═══ INPUT DATA ═══
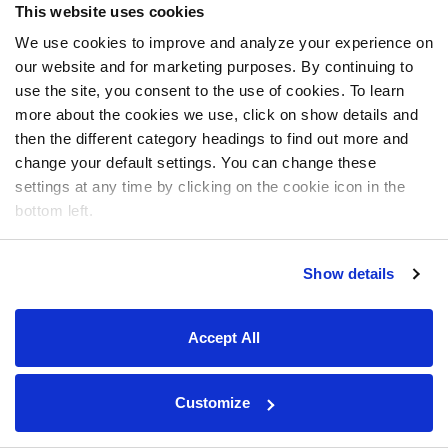
This website uses cookies
We use cookies to improve and analyze your experience on
our website and for marketing purposes. By continuing to
use the site, you consent to the use of cookies. To learn
more about the cookies we use, click on show details and
then the different category headings to find out more and
change your default settings. You can change these
settings at any time by clicking on the cookie icon in the
bottom left.
Show details
Accept All
Customize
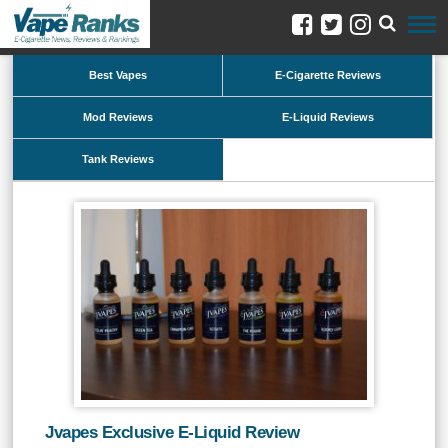
Best Vapes
E-Cigarette Reviews
Mod Reviews
E-Liquid Reviews
Tank Reviews
Jvapes Exclusive E-Liquid Review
═══
= EXERCISE =
The complete set of records should be written out again, pictures excluded.

= OUTPUT BELOW =
This website uses cookies
We use cookies to improve and analyze your experience on
our website and for marketing purposes. By continuing to
use the site, you consent to the use of cookies. To learn
more about the cookies we use, click on show details and
then the different category headings to find out more and
change your default settings. You can change these
settings at any time by clicking on the cookie icon in the
bottom left.
Show details
Accept All
Customize
Best Vapes
E-Cigarette Reviews
Mod Reviews
E-Liquid Reviews
Tank Reviews
Jvapes Exclusive E-Liquid Review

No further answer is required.